The ratings agency revised the bank’s outlook to stable from negative, noting that some of the bank's financial metrics have improved since September 2010.
Fitch has also affirmed SHB's Long-Term Foreign Currency Issuer Default Rating at 'A'.
Here's more from Fitch Ratings:
Fitch Ratings has revised Korea-based Shinhan Bank's Outlook to Stable from Negative and simultaneously affirmed SHB's Long-Term Foreign Currency Issuer Default Rating (IDR) at 'A'. A full rating breakdown is provided below.
The revision of Outlook reflects that the corporate control/governance issues involving the former top management team of Shinhan Financial Group - of which SHB is the flagship subsidiary - have not resulted in notable deterioration in the bank's franchise and operations save for denting the group's reputation. Fitch notes that some of the bank's financial metrics have improved since September 2010 while the new management installed at SFG in March 2011 has been adequately addressing the issues.
SHB's IDRs are driven by its standalone credit strength, which is underpinned by its substantial local franchise and strong capitalistion, aided by prudent risk management and a strong commercial bias. Like other Korean banks, the ratings also take into account SHB's below-average funding profile, and the subdued operating environment, while its exposure to equity investments remains moderately high and its asset quality and profitability adequate.
SHB reported a regulatory net interest margin of 2.27% in H111, in line with the industry average. This reflects the fact that its slightly lower funding cost relative to its close peers (due to strong low-cost deposits, particularly from public organizations) is offset by a lending rate which is lower than its peers given its focus on higher-quality customers (especially in SME corporate customers).
SHB reported an NPL ratio of 1.28% at end-H111 (industry-wide: 1.79%) with a provision coverage ratio of 141%. Its precautionary-and-below loan ratio (2.6% versus system's 4%) was well below its peak of 3.3% in Q310. Its loan book mix is mostly in line with the industry average; with a slightly higher share in mortgages (23% versus system's 19%) and a marginally smaller share in manufacturing (24% versus system's 29%) and large corporate loans (20% versus system's 26%).

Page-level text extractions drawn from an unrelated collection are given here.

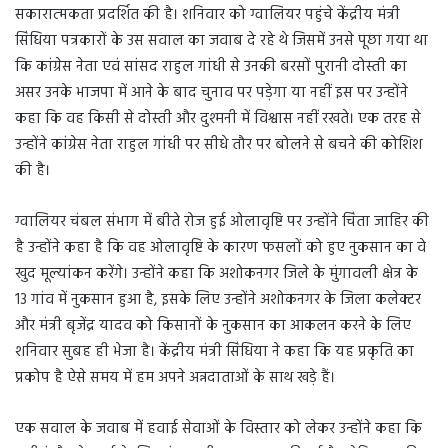
सकारात्मकता प्रदर्शित की है। शनिवार को ग्वालियर पहुंचे केंद्रीय मंत्री
सिंधिया पत्रकारों के उस सवाल का जवाब दे रहे थे जिसमें उनसे पूछा गया था
कि कांग्रेस नेता एवं सांसद राहुल गांधी से उनकी बरसों पुरानी दोस्ती का
असर उनके भाजपा में आने के बाद चुनाव पर पड़ेगा या नहीं इस पर उन्होंने
कहा कि वह किसी से दोस्ती और दुश्मनी में विश्वास नहीं रखते। एक तरह से
उन्होंने कांग्रेस नेता राहुल गांधी पर सीधे तौर पर बोलने से बचने की कोशिश
की है।
ग्वालियर चंबल संभाग में बीते रोज हुई ओलावृष्टि पर उन्होंने चिंता जाहिर की
है उन्होंने कहा है कि वह ओलावृष्टि के कारण फसलों को हुए नुकसान का वे
खुद मूल्यांकन करेंगे। उन्होंने कहा कि अशोकनगर जिले के मुंगावली क्षेत्र के
13 गांव में नुकसान हुआ है, इसके लिए उन्होंने अशोकनगर के जिला कलेक्टर
और मंत्री बृजेंद्र यादव को किसानों के नुकसान का आकलन करने के लिए
शनिवार सुबह ही भेजा है। केंद्रीय मंत्री सिंधिया ने कहा कि यह प्रकृति का
प्रकोप है ऐसे समय में हम अपने अन्नदाताओं के साथ खड़े हैं।
एक सवाल के जवाब में हवाई सेवाओं के विस्तार को लेकर उन्होंने कहा कि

The bank historically has been keen to keep a limited exposure to large corporates.
SHB's loans/customer deposits ratio was high at 131% at end-2010, albeit lower than the peak of 153% at end-2008. Although the ratio may improve, it is likely to be gradual given the bank has met the regulator's requirement (100% for local currency loan-to-deposit ratio which includes deposits from banks). Moreover, Fitch does not see deposits in Korea growing rapidly due to increasing household debt. Like its peers, SHB does not have a foreign currency retail deposit base that is strong enough to support its foreign currency operations.
SHB reported a strong Tier 1 ratio of 13% at end-H111. Fitch notes that SHB's capitalization is vulnerable to a stock market disruption as stock investments accounted for 25% of its tangible common equity at end-H111 (versus 36% at end-2010). They are concentrated in certain local corporate names including POSCO. These are considered as strategic investments and difficult to liquidate without pre-discussion with the respective names.
The ratings of SHB's hybrid (hybrid tier 1) and subordinated debts (upper-tier 2) reflect their going concern loss absorption features. The 'BBB+' rating is two notches below the bank's IDR, in line with Fitch's criteria and typical notching practice for such securities.
The Support Rating and Support Rating Floor reflect Fitch's continued belief of an extremely high propensity for support from the government, if required, given SHB's systemic importance as the country's third-largest bank. The bank has a sizable franchise in the local banking system, accounting for 12.4%, 12.3% and 14.6% of the system's total assets, loans, and deposits, respectively.
SHB accounted for 80% of SFG's consolidated total assets at end-H111.
Upside potential for SHB's IDRs and Viability Rating is limited given its weakness in foreign currency funding/liquidity. Downside risk may arise from significant deterioration in asset quality leading to sharply lower capitalistion, although Fitch views this to be a remote prospect.